[Page-level text extractions]

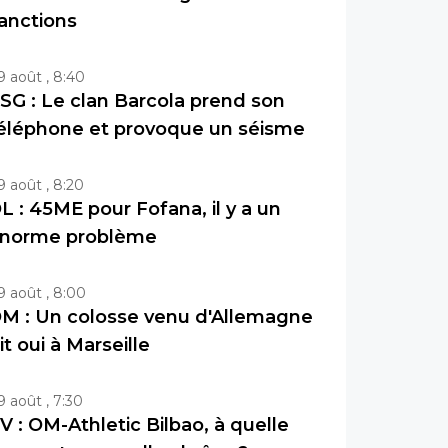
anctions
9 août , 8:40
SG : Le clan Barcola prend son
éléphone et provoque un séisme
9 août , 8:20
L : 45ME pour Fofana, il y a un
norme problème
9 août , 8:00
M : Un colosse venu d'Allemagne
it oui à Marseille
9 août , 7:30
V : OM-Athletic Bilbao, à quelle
* * *
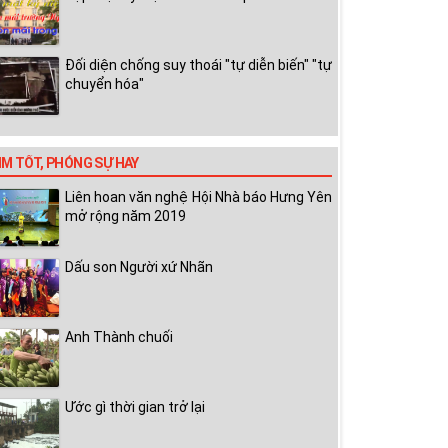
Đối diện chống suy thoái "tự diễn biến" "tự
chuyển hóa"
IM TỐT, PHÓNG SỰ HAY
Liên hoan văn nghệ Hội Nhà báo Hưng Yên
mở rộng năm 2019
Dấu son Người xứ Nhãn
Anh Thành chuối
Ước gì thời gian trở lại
...
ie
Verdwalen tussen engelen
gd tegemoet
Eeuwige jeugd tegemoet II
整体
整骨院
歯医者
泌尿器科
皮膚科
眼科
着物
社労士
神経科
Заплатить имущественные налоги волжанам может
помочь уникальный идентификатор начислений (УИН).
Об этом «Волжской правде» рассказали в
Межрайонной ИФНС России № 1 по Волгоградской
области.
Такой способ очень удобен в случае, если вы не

(Task objective): From the entries above, print the lines beginning at the one with "Eeuwige jeugd tegemoet II" and stopping after the one with "Такой способ очень", exactly as written and with nothing else.

(The answer):
Eeuwige jeugd tegemoet II
整体
整骨院
歯医者
泌尿器科
皮膚科
眼科
着物
社労士
神経科
Заплатить имущественные налоги волжанам может
помочь уникальный идентификатор начислений (УИН).
Об этом «Волжской правде» рассказали в
Межрайонной ИФНС России № 1 по Волгоградской
области.
Такой способ очень удобен в случае, если вы не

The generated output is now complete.